*Task to carry out*. Take each line of the data that contains the string "across" and copy it.

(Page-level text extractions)

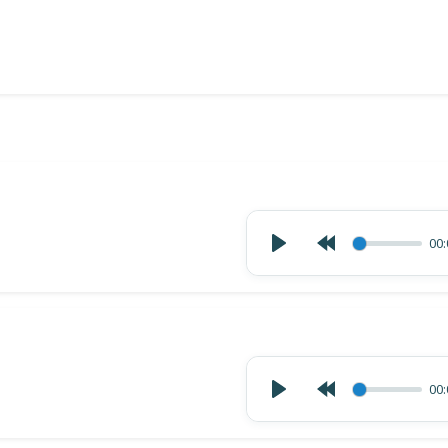
00:
00:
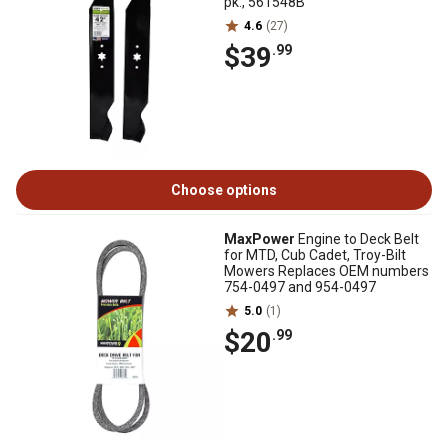
pk., 561548B
4.6
(27)
$39
.99
Choose options
MaxPower
Engine to Deck Belt
for MTD, Cub Cadet, Troy-Bilt
Mowers Replaces OEM numbers
754-0497 and 954-0497
5.0
(1)
$20
.99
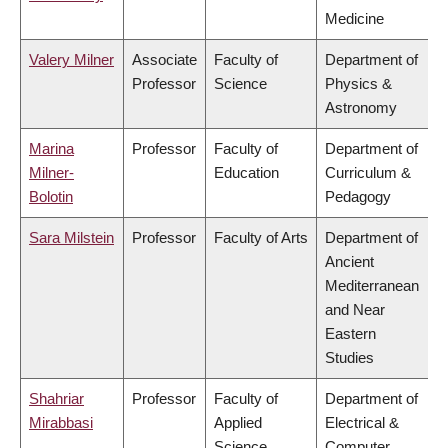
Medicine
Valery Milner
Associate
Faculty of
Department of
Professor
Science
Physics &
Astronomy
Marina
Professor
Faculty of
Department of
Milner-
Education
Curriculum &
Bolotin
Pedagogy
Sara Milstein
Professor
Faculty of Arts
Department of
Ancient
Mediterranean
and Near
Eastern
Studies
Shahriar
Professor
Faculty of
Department of
Mirabbasi
Applied
Electrical &
Science
Computer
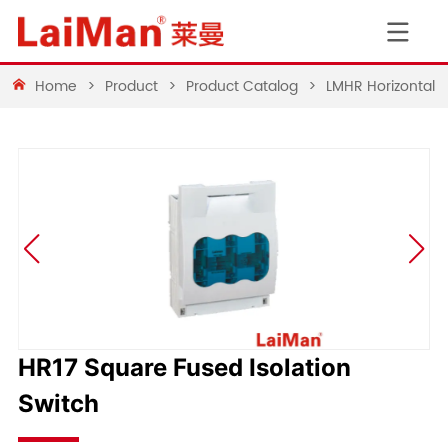
Home
>
Product
>
Product Catalog
>
LMHR Horizontal 
HR17 Square Fused Isolation
Switch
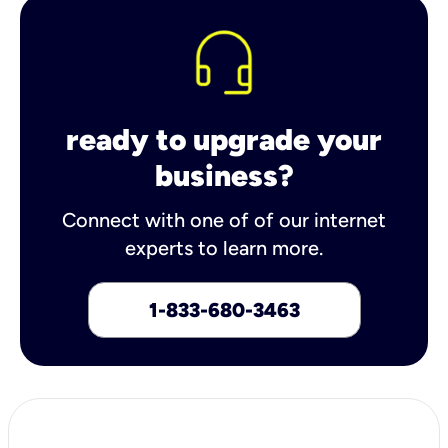
ready to upgrade your
business?
Connect with one of of our internet
experts to learn more.
1-833-680-3463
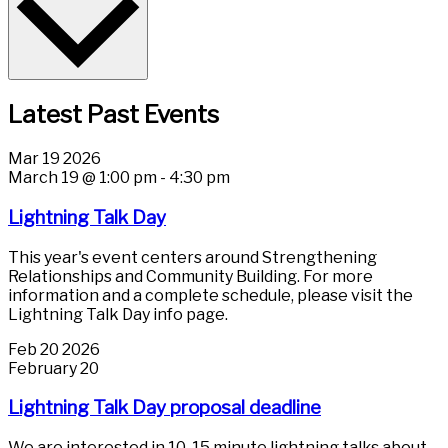
Latest Past Events
Mar
19
2026
March 19 @ 1:00 pm
-
4:30 pm
Lightning Talk Day
This year's event centers around Strengthening
Relationships and Community Building. For more
information and a complete schedule, please visit the
Lightning Talk Day info page.
Feb
20
2026
February 20
Lightning Talk Day proposal deadline
We are interested in 10-15 minute lightning talks about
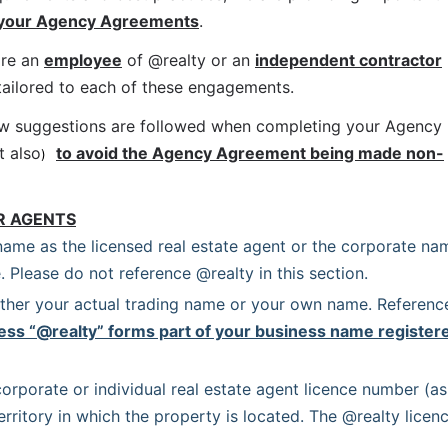
 your Agency Agreements
.
re an 
employee
 of @realty or an 
independent contractor
 tailored to each of these engagements.
ow suggestions are followed when completing your Agency 
t also
to avoid the Agency Agreement being made non-
)
R AGENTS
name as the licensed real estate agent or the corporate nam
. Please do not reference @realty in this section.
ither your actual trading name or your own name. Reference
ess “@realty” forms part of your business name registere
orporate or individual real estate agent licence number (as 
erritory in which the property is located. The @realty licenc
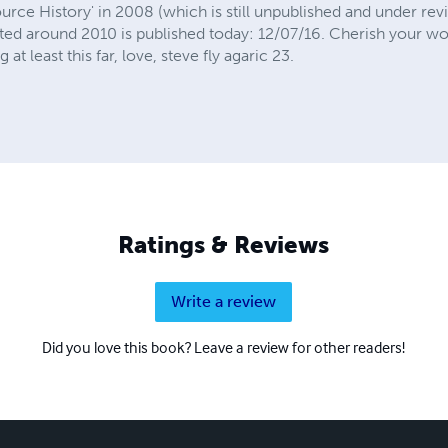
ource History' in 2008 (which is still unpublished and under re
arted around 2010 is published today: 12/07/16. Cherish your w
t least this far, love, steve fly agaric 23.
Ratings & Reviews
Write a review
Did you love this book? Leave a review for other readers!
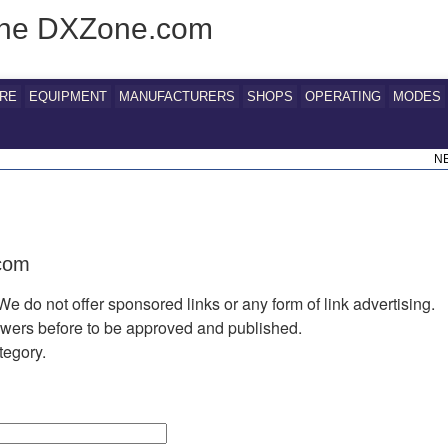
 The DXZone.com
RE
EQUIPMENT
MANUFACTURERS
SHOPS
OPERATING
MODES
N
.com
We do not offer sponsored links or any form of link advertising.
iewers before to be approved and published.
tegory.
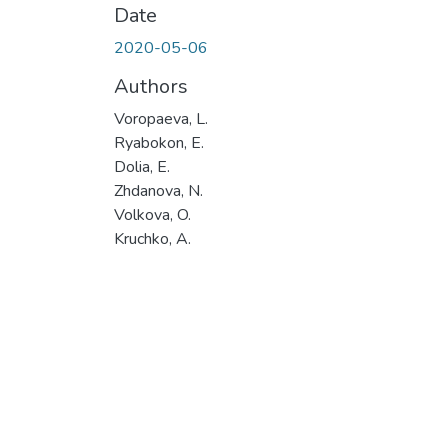
Date
2020-05-06
Authors
Voropaeva, L.
Ryabokon, E.
Dolia, E.
Zhdanova, N.
Volkova, O.
Kruchko, A.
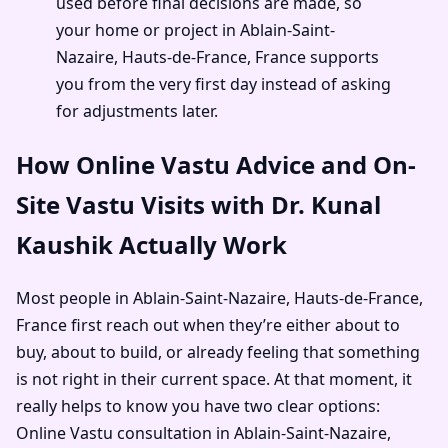
used before final decisions are made, so
your home or project in Ablain-Saint-
Nazaire, Hauts-de-France, France supports
you from the very first day instead of asking
for adjustments later.
How Online Vastu Advice and On-
Site Vastu Visits with Dr. Kunal
Kaushik Actually Work
Most people in Ablain-Saint-Nazaire, Hauts-de-France,
France first reach out when they’re either about to
buy, about to build, or already feeling that something
is not right in their current space. At that moment, it
really helps to know you have two clear options:
Online Vastu consultation in Ablain-Saint-Nazaire,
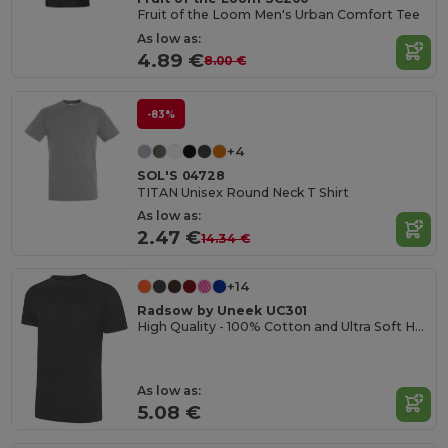
Fruit of the Loom Men's Urban Comfort Tee
As low as:
4.89 €
8.00 €
-83%
+4
SOL'S 04728
TITAN Unisex Round Neck T Shirt
As low as:
2.47 €
14.34 €
+14
Radsow by Uneek UC301
High Quality - 100% Cotton and Ultra Soft Hand-feel Crew Neck T-Shirt
As low as:
5.08 €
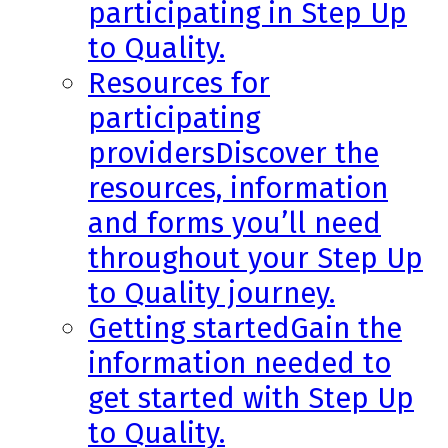
participating in Step Up
to Quality.
Resources for
participating
providers
Discover the
resources, information
and forms you’ll need
throughout your Step Up
to Quality journey.
Getting started
Gain the
information needed to
get started with Step Up
to Quality.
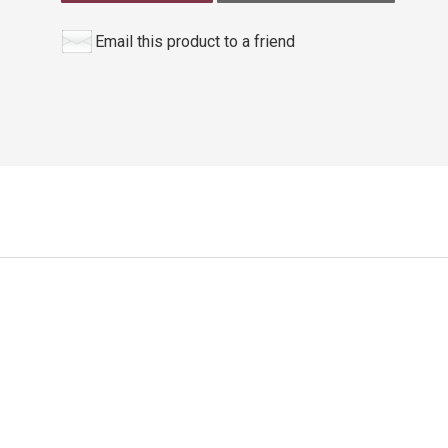
Email this product to a friend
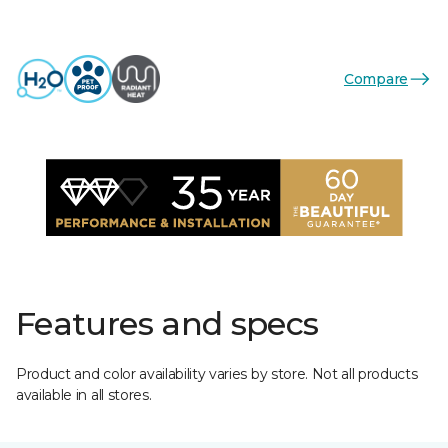
Compare
Features and specs
Product and color availability varies by store. Not all products
available in all stores.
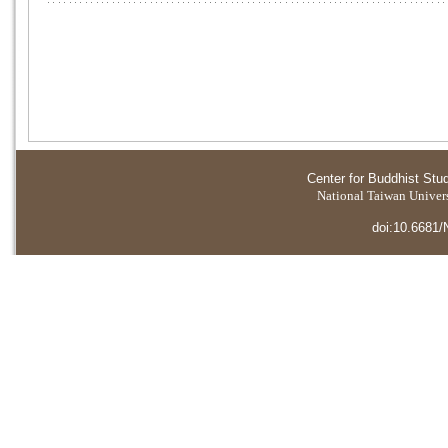
Center for Buddhist Stu
National Taiwan Universi
doi:10.6681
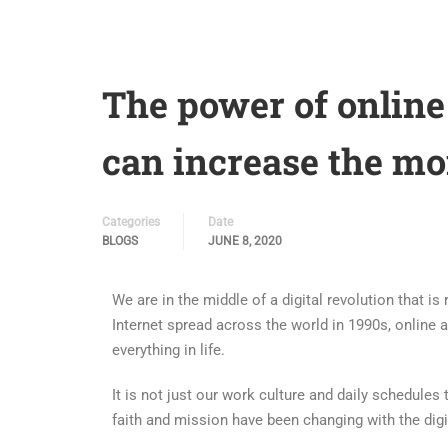
The power of online
can increase the mo
Categories
Date
BLOGS
JUNE 8, 2020
We are in the middle of a digital revolution that i
Internet spread across the world in 1990s, online
everything in life.
It is not just our work culture and daily schedules
faith and mission have been changing with the digi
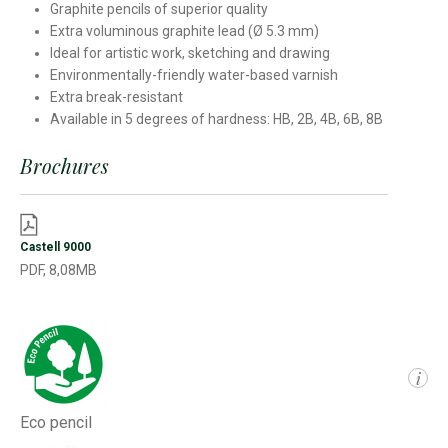
Graphite pencils of superior quality
Extra voluminous graphite lead (Ø 5.3 mm)
Ideal for artistic work, sketching and drawing
Environmentally-friendly water-based varnish
Extra break-resistant
Available in 5 degrees of hardness: HB, 2B, 4B, 6B, 8B
Brochures
Castell 9000
PDF, 8,08MB
i
Eco pencil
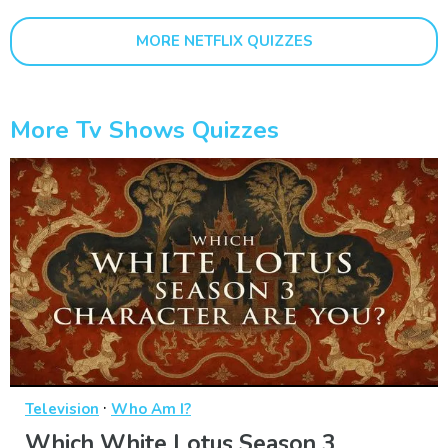
MORE NETFLIX QUIZZES
More Tv Shows Quizzes
·
Television
Who Am I?
Which White Lotus Season 3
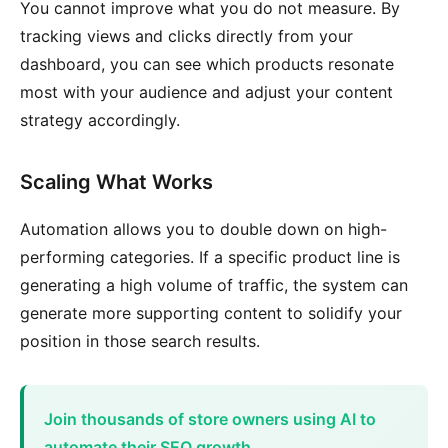
You cannot improve what you do not measure. By
tracking views and clicks directly from your
dashboard, you can see which products resonate
most with your audience and adjust your content
strategy accordingly.
Scaling What Works
Automation allows you to double down on high-
performing categories. If a specific product line is
generating a high volume of traffic, the system can
generate more supporting content to solidify your
position in those search results.
Join thousands of store owners using AI to
automate their SEO growth.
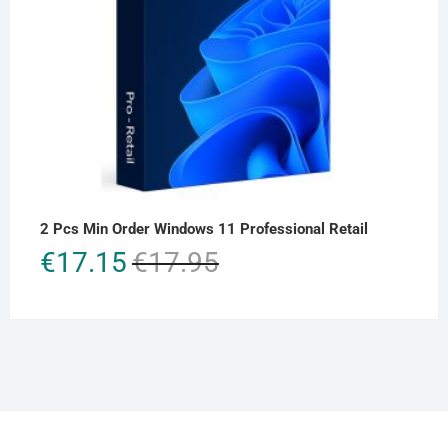
2 Pcs Min Order Windows 11 Professional Retail
Original
Current
€
17.15
€
17.95
price
price
was:
is:
€17.95.
€17.15.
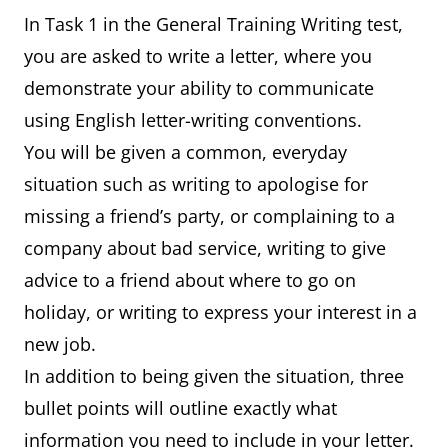
In Task 1 in the General Training Writing test,
you are asked to write a letter, where you
demonstrate your ability to communicate
using English letter-writing conventions.
You will be given a common, everyday
situation such as writing to apologise for
missing a friend’s party, or complaining to a
company about bad service, writing to give
advice to a friend about where to go on
holiday, or writing to express your interest in a
new job.
In addition to being given the situation, three
bullet points will outline exactly what
information you need to include in your letter.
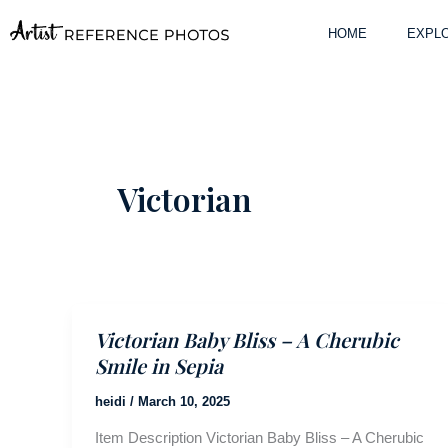
Skip
to
HOME
EXPLO
content
Victorian
Victorian Baby Bliss – A Cherubic
Smile in Sepia
heidi
/
March 10, 2025
Item Description Victorian Baby Bliss – A Cherubic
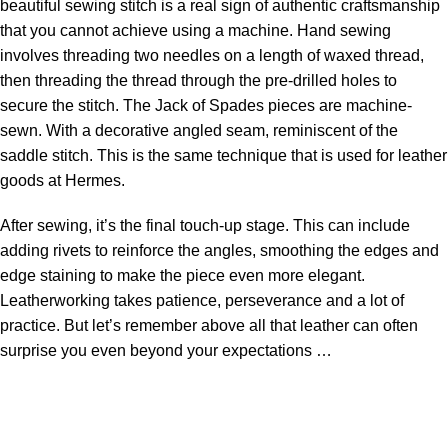
beautiful sewing stitch is a real sign of authentic craftsmanship
that you cannot achieve using a machine. Hand sewing
involves threading two needles on a length of waxed thread,
then threading the thread through the pre-drilled holes to
secure the stitch. The Jack of Spades pieces are machine-
sewn. With a decorative angled seam, reminiscent of the
saddle stitch. This is the same technique that is used for leather
goods at Hermes.
After sewing, it’s the final touch-up stage. This can include
adding rivets to reinforce the angles, smoothing the edges and
edge staining to make the piece even more elegant.
Leatherworking takes patience, perseverance and a lot of
practice. But let’s remember above all that leather can often
surprise you even beyond your expectations …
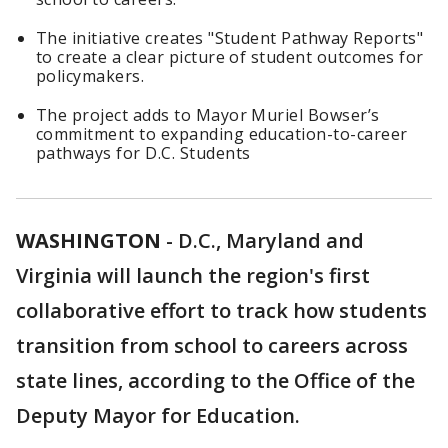
The initiative creates "Student Pathway Reports"
to create a clear picture of student outcomes for
policymakers.
The project adds to Mayor Muriel Bowser’s
commitment to expanding education-to-career
pathways for D.C. Students
WASHINGTON
-
D.C., Maryland and
Virginia will launch the region's first
collaborative effort to track how students
transition from school to careers across
state lines, according to the Office of the
Deputy Mayor for Education.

*Result*.
Internet spread across the world in 1990s, online
transition from school to careers across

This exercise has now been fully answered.